When one pays a so-called "fee" for a transaction, it's not really a fee at all. It's a bid! It's simply bidding for space in the next available block.
So-called miners are the entities auctioning block-space to the highest bidders.
I've been wondering why there has been so much confusion surrounding the whole "increasing the block-space" thing, and I think it at least partly boils down to a highly misleading nickname. They're not fees, they're bids!
The way I understand it, every time a new block is discovered, an auction occurs and individual kilobytes of that block are auctioned off to the highest bidders. However, at the moment there's a problem because it seems like such a crappy opaque process with very little market transparency. This needs to be improved. Before requesting any transaction, I want to know the "going rate" and the estimated delivery time depending on how much i BID.
Agree? Disagree?

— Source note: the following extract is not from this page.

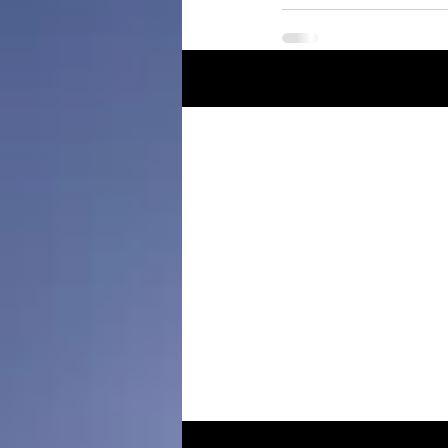
Posts récents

Please discuss.
Technically: I agree.
Otherwise: I disagree, because if you look at the satoshi client as a whole, much of the terminology is based on how the real world used to think about money:
Wallet instead of keychain
Address instead of publickey(hash)
and therefor also fee instead of "bids that the miners accept to get your transactions into the magical blockchain-voodoo stuff *techbabble continues*".
I think that its easier to get people to use bitcoin, because the terminology is similar to what people are used to when they talk about cash. maybe its a bit off to call it fees, but it greatly eases the _basic_ understanding of whats its doing.